> The data:
= = = =

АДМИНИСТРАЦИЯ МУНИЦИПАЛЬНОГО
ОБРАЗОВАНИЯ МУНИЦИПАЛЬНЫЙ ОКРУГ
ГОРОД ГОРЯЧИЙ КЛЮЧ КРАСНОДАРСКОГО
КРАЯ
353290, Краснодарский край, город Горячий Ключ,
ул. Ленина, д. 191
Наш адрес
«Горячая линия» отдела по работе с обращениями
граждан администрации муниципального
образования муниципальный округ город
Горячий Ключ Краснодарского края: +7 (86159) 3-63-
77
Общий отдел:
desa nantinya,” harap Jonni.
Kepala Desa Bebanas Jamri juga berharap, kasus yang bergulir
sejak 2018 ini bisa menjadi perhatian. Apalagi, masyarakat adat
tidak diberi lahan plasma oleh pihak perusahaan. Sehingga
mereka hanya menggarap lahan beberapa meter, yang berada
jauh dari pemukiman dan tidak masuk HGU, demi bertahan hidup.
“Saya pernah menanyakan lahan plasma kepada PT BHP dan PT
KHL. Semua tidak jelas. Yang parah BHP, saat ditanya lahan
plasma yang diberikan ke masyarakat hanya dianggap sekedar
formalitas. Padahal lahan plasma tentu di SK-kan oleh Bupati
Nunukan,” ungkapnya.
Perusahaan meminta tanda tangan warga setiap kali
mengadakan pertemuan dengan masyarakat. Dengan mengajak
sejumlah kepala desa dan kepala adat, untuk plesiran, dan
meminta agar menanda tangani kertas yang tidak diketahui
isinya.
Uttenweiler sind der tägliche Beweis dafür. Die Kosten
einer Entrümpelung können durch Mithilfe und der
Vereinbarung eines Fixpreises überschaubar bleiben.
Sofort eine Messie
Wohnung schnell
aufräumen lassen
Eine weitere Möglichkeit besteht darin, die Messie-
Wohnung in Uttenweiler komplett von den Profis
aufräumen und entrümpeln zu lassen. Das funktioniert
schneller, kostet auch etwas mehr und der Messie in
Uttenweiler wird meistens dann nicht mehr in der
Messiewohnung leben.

= = = =

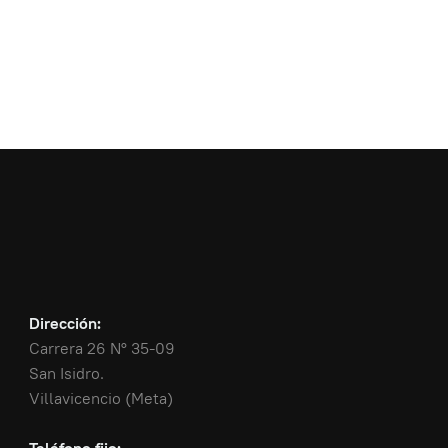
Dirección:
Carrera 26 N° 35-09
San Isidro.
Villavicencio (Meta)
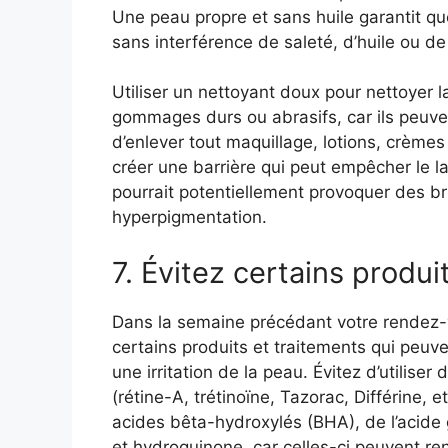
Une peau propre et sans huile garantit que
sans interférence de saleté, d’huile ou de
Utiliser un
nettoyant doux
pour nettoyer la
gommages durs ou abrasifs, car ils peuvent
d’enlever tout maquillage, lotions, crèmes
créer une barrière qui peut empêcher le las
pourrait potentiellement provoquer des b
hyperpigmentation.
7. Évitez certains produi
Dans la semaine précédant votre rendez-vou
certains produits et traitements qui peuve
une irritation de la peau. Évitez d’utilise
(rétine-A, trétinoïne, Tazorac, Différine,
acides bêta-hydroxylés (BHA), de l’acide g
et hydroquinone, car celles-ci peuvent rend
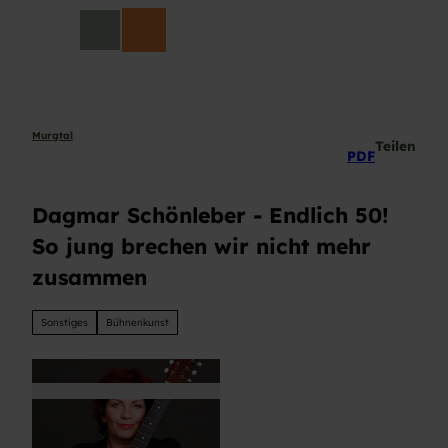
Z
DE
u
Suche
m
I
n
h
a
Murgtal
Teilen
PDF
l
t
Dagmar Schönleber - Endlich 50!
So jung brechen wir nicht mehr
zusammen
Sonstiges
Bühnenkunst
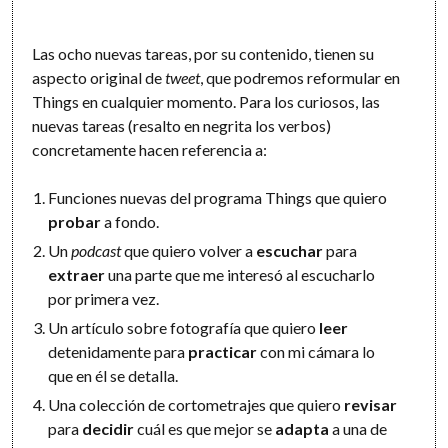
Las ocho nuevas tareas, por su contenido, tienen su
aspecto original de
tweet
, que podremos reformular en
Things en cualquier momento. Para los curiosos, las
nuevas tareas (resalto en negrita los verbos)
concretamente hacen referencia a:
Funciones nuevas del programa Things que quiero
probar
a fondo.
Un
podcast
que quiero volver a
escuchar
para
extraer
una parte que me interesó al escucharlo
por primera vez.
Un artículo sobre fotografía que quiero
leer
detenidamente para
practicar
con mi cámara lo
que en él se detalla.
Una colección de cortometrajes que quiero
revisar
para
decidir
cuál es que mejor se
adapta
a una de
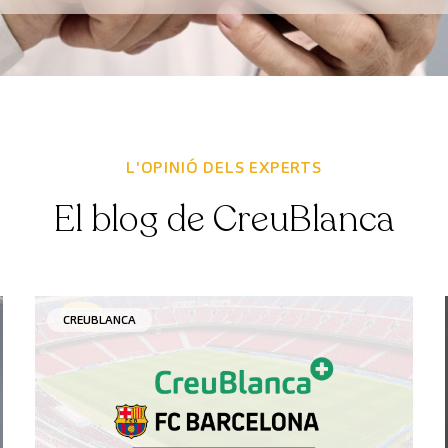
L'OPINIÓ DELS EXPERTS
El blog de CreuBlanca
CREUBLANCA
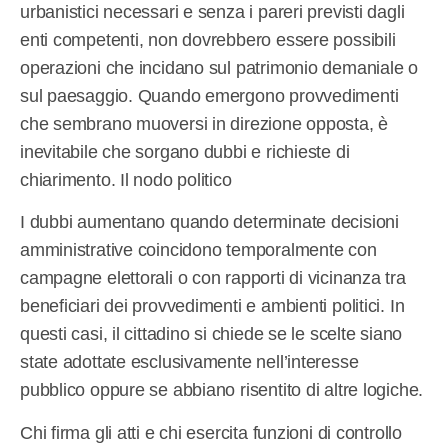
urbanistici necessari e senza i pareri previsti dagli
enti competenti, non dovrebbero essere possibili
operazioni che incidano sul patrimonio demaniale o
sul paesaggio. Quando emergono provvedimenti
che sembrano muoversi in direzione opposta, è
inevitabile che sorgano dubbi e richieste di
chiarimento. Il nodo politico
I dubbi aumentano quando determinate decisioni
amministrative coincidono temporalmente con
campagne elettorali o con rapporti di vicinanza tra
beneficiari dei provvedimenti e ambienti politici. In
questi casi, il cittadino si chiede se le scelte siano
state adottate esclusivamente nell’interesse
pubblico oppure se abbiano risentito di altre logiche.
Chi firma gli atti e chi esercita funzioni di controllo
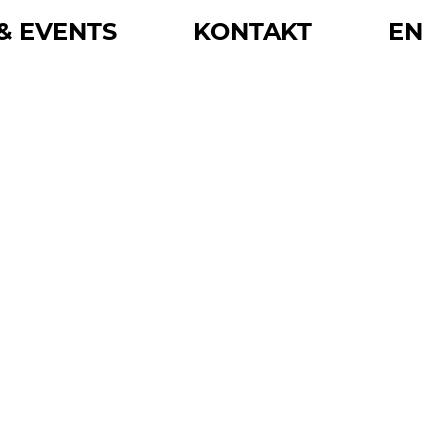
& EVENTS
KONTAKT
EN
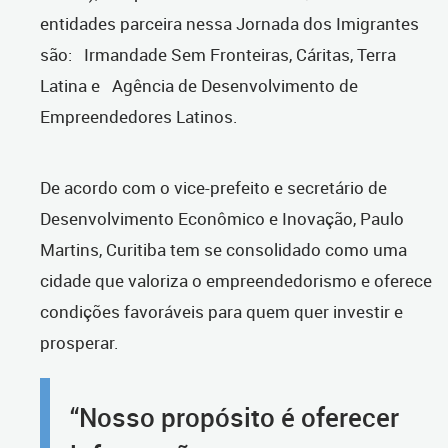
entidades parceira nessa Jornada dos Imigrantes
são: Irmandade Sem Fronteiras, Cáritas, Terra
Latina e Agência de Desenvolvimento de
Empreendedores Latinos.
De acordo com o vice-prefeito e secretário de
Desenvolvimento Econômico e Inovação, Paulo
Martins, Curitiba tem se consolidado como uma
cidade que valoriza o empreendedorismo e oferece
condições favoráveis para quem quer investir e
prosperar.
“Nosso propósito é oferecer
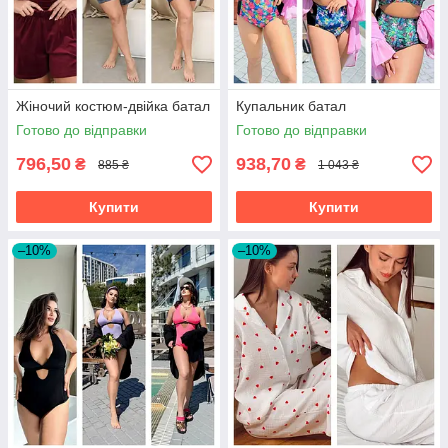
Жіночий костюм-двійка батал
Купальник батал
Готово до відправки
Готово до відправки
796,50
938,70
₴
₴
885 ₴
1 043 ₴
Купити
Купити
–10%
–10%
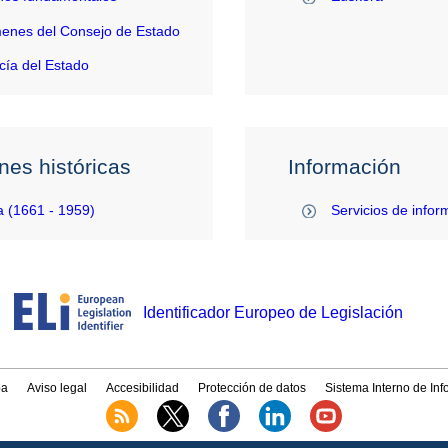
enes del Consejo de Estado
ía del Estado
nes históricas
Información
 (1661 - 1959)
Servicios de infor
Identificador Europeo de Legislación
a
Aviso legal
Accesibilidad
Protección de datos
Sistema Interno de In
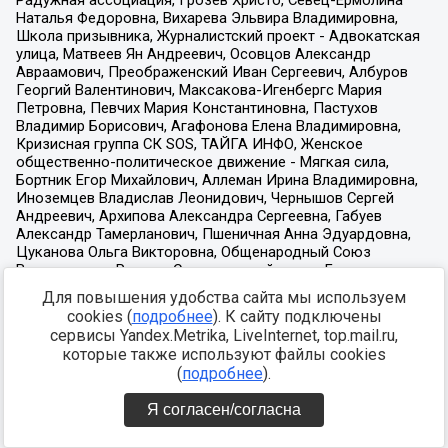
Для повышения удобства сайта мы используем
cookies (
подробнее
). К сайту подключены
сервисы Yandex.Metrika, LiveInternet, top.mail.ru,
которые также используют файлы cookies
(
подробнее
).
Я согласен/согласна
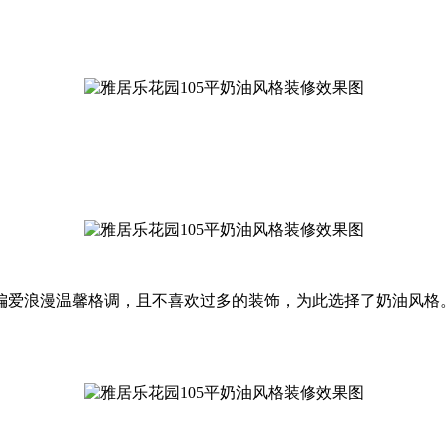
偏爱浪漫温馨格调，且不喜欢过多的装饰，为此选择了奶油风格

= = = =

> Aim of the exercise: Only lines holding the word "lassen" are wanted, so copy each of them from the records above.

> Task answer:
aufräumen lassen
aufräumen und entrümpeln zu lassen. Das funktioniert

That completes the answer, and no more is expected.